Diamantis’ daughter, Anastasia Diamantis, did not return a message seeking comment.

Colangelo hired Anastasia Diamantis as an executive assistant in his office at a starting salary of $99,000, effective July 3, 2020. No one else was interviewed for the job.

Colangelo and Konstantinos Diamantis denied discussing a job for Anastasia Diamantis beforehand, Twardy’s report said.

But about a month before Anastasia Diamantis was hired, the report said, Colangelo sent her father an email that included descriptions of two jobs open in Colangelo’s office. Konstantinos Diamantis later forwarded the email to his daughter. The email did not contain any context for making Konstantinos Diamantis aware of the jobs, the investigation report said.

“However, the fact that Mr. Diamantis forwarded the e-mail to Anastasia despite no message in the body of the e-mail from Mr. Colangelo prompting him to do so suggests that Mr. Colangelo and Mr. Diamantis had discussed a job for Anastasia,” the report says.

The report also found that Colangelo, Konstantinos Diamantis and Anastasia Diamantis gave conflicting statements to certain questions by investigators that “cast doubt on the integrity of the circumstances surrounding Anastasia’s hiring.”

Konstantinos Diamantis is also being investigated by the FBI and a federal grand jury in connection with hundreds of millions of dollars in state spending on school construction projects and improvements to the state pier in New London, according to a federal subpoena that was publicly released on Wednesday. The subpoena is dated Oct. 20, eight days before Konstantinos Diamantis was put on leave and resigned.

Konstantinos Diamantis, a lawyer and former Democratic state representative, had overseen the state’s school construction funding program for the last six years of his state employment.
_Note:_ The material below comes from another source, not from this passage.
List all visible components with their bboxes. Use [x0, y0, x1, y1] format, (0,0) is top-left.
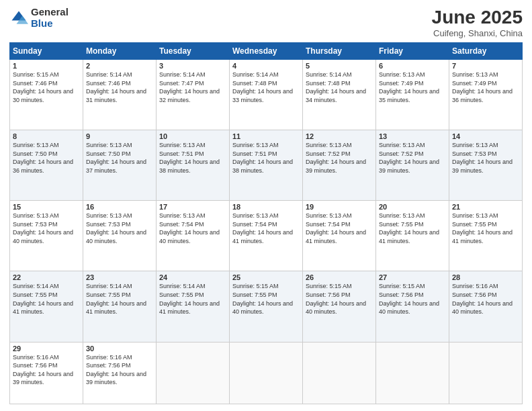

It’s not clear from the subpoena what exactly federal authorities are investigating. A spokesperson for the U.S. attorney’s office in Connecticut, which subpoenaed the state records, declined to comment.

The document was released by state officials Wednesday in response to requests by several Connecticut media organizations under Freedom of Information laws.

Diamantis declined to comment on the federal investigation Wednesday. He previously has said he believed he would be cleared of any wrongdoing.